Tuesday, April 01, 2008
Cross-checking the data providers
Fabulous article by Peter Jensen:
Let’s take the two observers in closest agreement, BIS and Greg, split the difference between them and call that the best guess of the actual hit location. What is the minimum distance and degrees that will have 95 percent of both Greg’s and BIS’ observations included? The answer is +-18 feet and +-4 degrees. That’s a pretty big area. It is two whole zones in width.
...
It doesn’t matter if you have three observers or 3,000, the composite data will never have any less error than that of the two closest. Having many observers is only useful for finding those two best observers.
Fantastic stuff. And great point. Peter is right, that by throwing in as many observers as I can, I wouldn’t want to weight each one equally. The better the estimator (relative the other other 2999), the more I would weight that observer. Ideally, you’d be down to just one observer, the perfect guy. Realistically, you might have one observer carry 10% of the weight, another 9%, another 8%, and on an on, such that you only need about 20 observers out of the 3000.

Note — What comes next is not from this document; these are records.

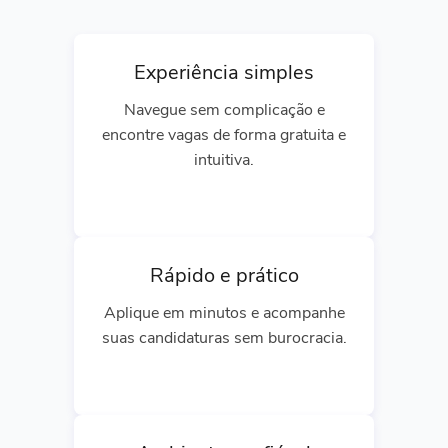
Experiência simples
Navegue sem complicação e
encontre vagas de forma gratuita e
intuitiva.
Rápido e prático
Aplique em minutos e acompanhe
suas candidaturas sem burocracia.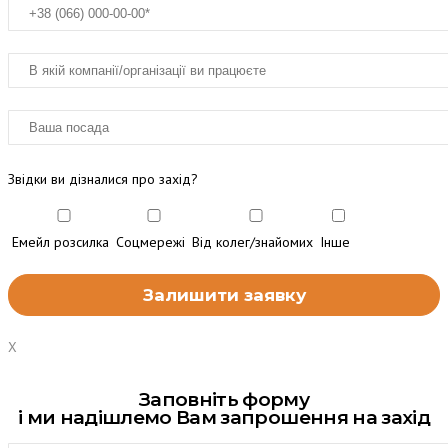
Звідки ви дізналися про захід?
Емейл розсилка
Соцмережі
Від колег/знайомих
Інше
X
Заповніть форму
і ми надішлемо Вам запрошення на захід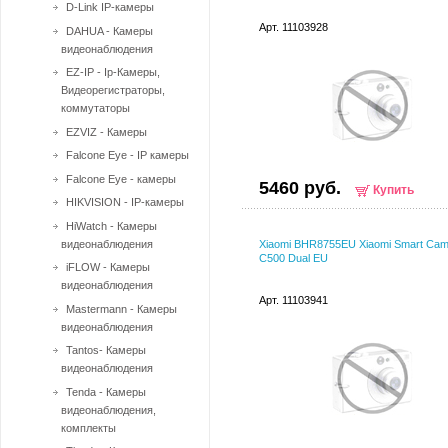
D-Link IP-камеры
Арт. 11103928
DAHUA - Камеры
видеонаблюдения
EZ-IP - Ip-Камеры,
Видеорегистраторы,
коммутаторы
EZVIZ - Камеры
Falcone Eye - IP камеры
Falcone Eye - камеры
5460 руб.
Купить
HIKVISION - IP-камеры
HiWatch - Камеры
видеонаблюдения
Xiaomi BHR8755EU Xiaomi Smart Cam
C500 Dual EU
iFLOW - Камеры
видеонаблюдения
Арт. 11103941
Mastermann - Камеры
видеонаблюдения
Tantos- Камеры
видеонаблюдения
Tenda - Камеры
видеонаблюдения,
комплекты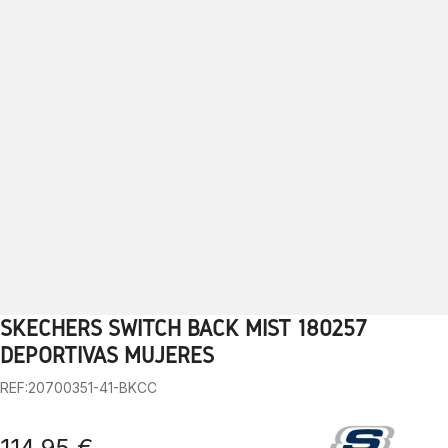
SKECHERS SWITCH BACK MIST 180257
1
2
3
4
5
6
7
8
9
10
DEPORTIVAS MUJERES
REF:20700351-41-BKCC
114,95 €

However, his conclusion that the error is now 22 feet doesn’t necessarily mean that’s bad. If the two closest observers were within 18 feet of each other, but the third observer was in fact the best for a particular data point, I’m not sure that we’d want the 18 feet. For example, MGL and Marcel have a similar forecasting engine as its basis, while Chone does not. By selecting the two closest in agreement (MGL, Marcel) doesn’t mean that it’s necessarily bad if we also include Chone. Perhaps Greg and BIS are biased in the same manner (rely more on video than in-park).

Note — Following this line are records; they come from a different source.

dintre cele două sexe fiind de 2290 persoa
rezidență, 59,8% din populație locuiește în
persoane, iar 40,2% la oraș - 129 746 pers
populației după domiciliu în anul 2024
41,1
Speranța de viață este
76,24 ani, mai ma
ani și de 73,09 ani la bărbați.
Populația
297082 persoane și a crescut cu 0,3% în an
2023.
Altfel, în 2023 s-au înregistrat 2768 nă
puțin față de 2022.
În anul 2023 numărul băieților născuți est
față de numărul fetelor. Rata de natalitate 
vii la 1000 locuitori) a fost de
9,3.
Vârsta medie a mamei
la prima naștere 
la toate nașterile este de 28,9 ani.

Question to Peter: what is the correlation of STATS, BIS to Greg? And what is the weight for each of those two? Repeat for the other combinations. Couldn’t we come up with a better estimate of where a ball landed based on different weightings?

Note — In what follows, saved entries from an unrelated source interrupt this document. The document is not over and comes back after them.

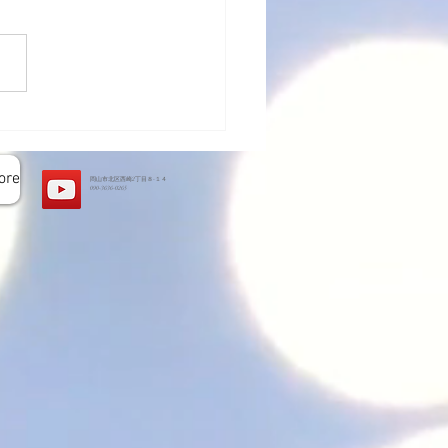
トハウス基礎工事完了
ore
岡山市北区西崎2丁目８-１４
​090-3636-0265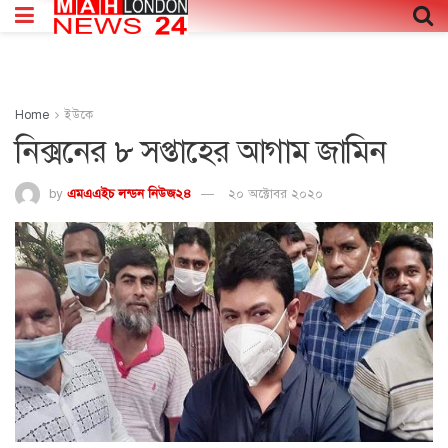
Home
ইউকে
নিক্সনের ৮ সপ্তাহের আগাম জামিন
by
এমএএইচ লন্ডন নিউজ২৪
২০ অক্টোবর ২০২০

It doesn’t matter what the actual landing location is. There is no possible actual landing location that has any two of the four systems observed landing points within 18 feet and 4 degrees 95% of the time. That doesn’t mean that Greg or BIS or STATS might not be exactly right with 100% of their observations. But if Greg is exactly right, it means that both BIS and STATS, who are each trying equally hard to be correct, are each going to be at least 18 feet or 4 degrees away from the correct (Greg’s) location at least 5% of the time.
You can’t weight systems and get a smaller error. You can’t add observers and get a smaller error, unless one of those observers is closer to one of the two “best” observers that you already have.